Event Type

AHA Workshop, Conference

AHA Topics

AHA Initiatives & Projects, Research & Publications

Location

  • Museum of the Rockies
  • Bozeman, MT

Event Description

This symposium will take place on Thursday, March 27, and Friday, March 28 at the Museum of the Rockies at Montana State University (MSU) in Bozeman, Montana. The event is supported by MSU’s College of Letters and Science, the Norm Asbjornson College of Engineering, the Gianforte School of Computing, and the MSU Library.

Our goal is to foster a community of practice that spans many disciplines and kinds of institutions and to enable colleagues to reflect on the opportunities and challenges for conducting large-scale research and creative inquiry in the age of AI in the discipline of history and allied disciplines across the humanities and social sciences.

  • What models of large-scale research are suitable for historians and humanities scholars?
  • What discoveries and opportunities are possible when these scholars engage in large-scale research?
  • How can scholars work with federal agencies and private foundations to support research on a scale appropriate to advance their disciplines?

 

Who Should Attend

The conference is free and open to all with an interest in large-scale historical and social science research. Sessions will include roundtables, project showcases, and brainstorming sessions.

Registration

The symposium is free. Registration will open on February 15, 2025. We will publish the program in mid-February.

Questions

Contact Lizzy Meggyesy, AHA publications and communications associate, at lmeggyesy@historians.org with questions about the symposium.

 


About the Symposia on Large Scale Research

In 2025, the American Historical Association will co-host a series of three symposia on the possibilities and challenges of large-scale historical research. For decades, historians and digital humanists have been at the forefront of collaborative, computational, and digital research, but the scale, volume, and complexity of historical records have expanded far beyond the organizational capacity of individual scholars.

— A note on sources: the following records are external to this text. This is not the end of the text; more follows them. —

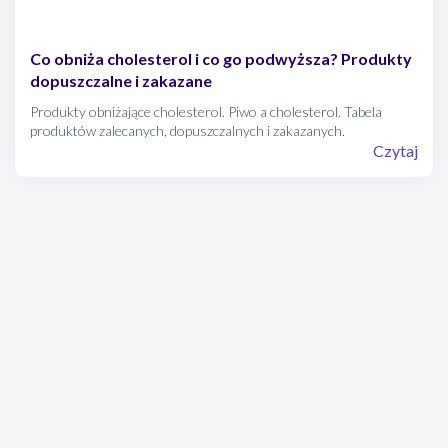
Co obniża cholesterol i co go podwyższa? Produkty
dopuszczalne i zakazane
Produkty obniżające cholesterol. Piwo a cholesterol. Tabela
produktów zalecanych, dopuszczalnych i zakazanych.
Czytaj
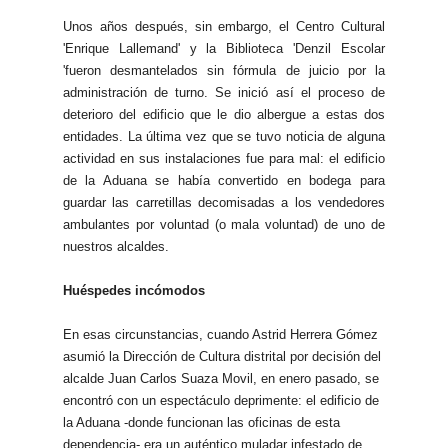
Unos años después, sin embargo, el Centro Cultural
'Enrique Lallemand' y la Biblioteca 'Denzil Escolar
'fueron desmantelados sin fórmula de juicio por la
administración de turno. Se inició así el proceso de
deterioro del edificio que le dio albergue a estas dos
entidades. La última vez que se tuvo noticia de alguna
actividad en sus instalaciones fue para mal: el edificio
de la Aduana se había convertido en bodega para
guardar las carretillas decomisadas a los vendedores
ambulantes por voluntad (o mala voluntad) de uno de
nuestros alcaldes.
Huéspedes incómodos
En esas circunstancias, cuando Astrid Herrera Gómez
asumió la Dirección de Cultura distrital por decisión del
alcalde Juan Carlos Suaza Movil, en enero pasado, se
encontró con un espectáculo deprimente: el edificio de
la Aduana -donde funcionan las oficinas de esta
dependencia- era un auténtico muladar infestado de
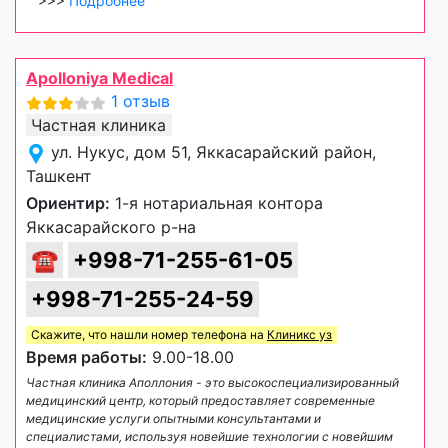
>>>
Подробнее
Apolloniya Medical
1 отзыв
Частная клиника
ул. Нукус, дом 51, Яккасарайский район,
Ташкент
Ориентир:
1-я нотариальная контора
Яккасарайского р-на
☎
+998-71-255-61-05
+998-71-255-24-59
Скажите, что нашли номер телефона на
Клиникс уз
Время работы:
9.00-18.00
Частная клиника Аполлония - это высокоспециализированный
медицинский центр, который предоставляет современные
медицинские услуги опытными консультантами и
специалистами, используя новейшие технологии с новейшим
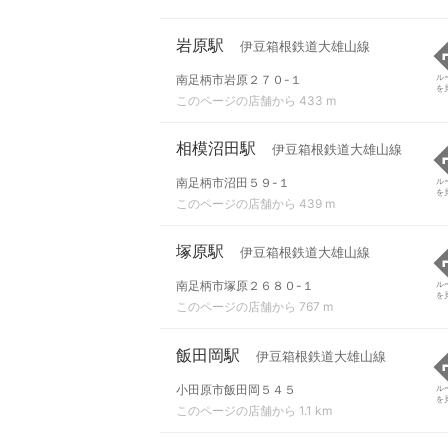
岩原駅
伊豆箱根鉄道大雄山線
南足柄市岩原２７０-１
ル
を
このページの店舗から 433 m
相模沼田駅
伊豆箱根鉄道大雄山線
南足柄市沼田５９-１
ル
を
このページの店舗から 439 m
塚原駅
伊豆箱根鉄道大雄山線
南足柄市塚原２６８０-１
ル
を
このページの店舗から 767 m
飯田岡駅
伊豆箱根鉄道大雄山線
小田原市飯田岡５４５
ル
を
このページの店舗から 1.1 km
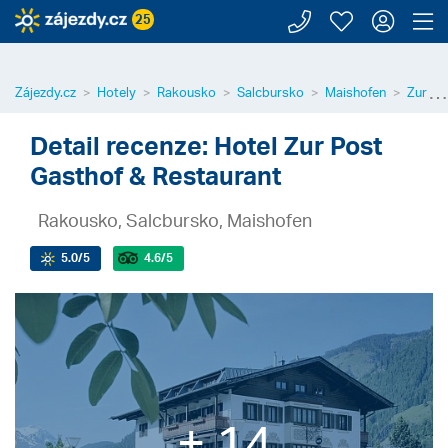
Zavolejte n
Moje záj
Přihl
Z
25
⋯
Zájezdy.cz
Hotely
Rakousko
Salcbursko
Maishofen
Zur Po
Detail recenze: Hotel Zur Post
Gasthof & Restaurant
Rakousko, Salcbursko, Maishofen
5.0
/5
4.6
/5
+ 14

Historians are increasingly engaged with questions of data sovereignty, access, and preservation. Despite the significance of these historical records, federal and private foundation funding for historical research has remained largely static and is often tailored for individual researchers. As federal agencies support multi-institutional centers (“engines”) to drive research in the natural and social sciences, historians are considering similar modes of organizing historical research. These symposia will explore the possibilities and challenges of large-scale historical research.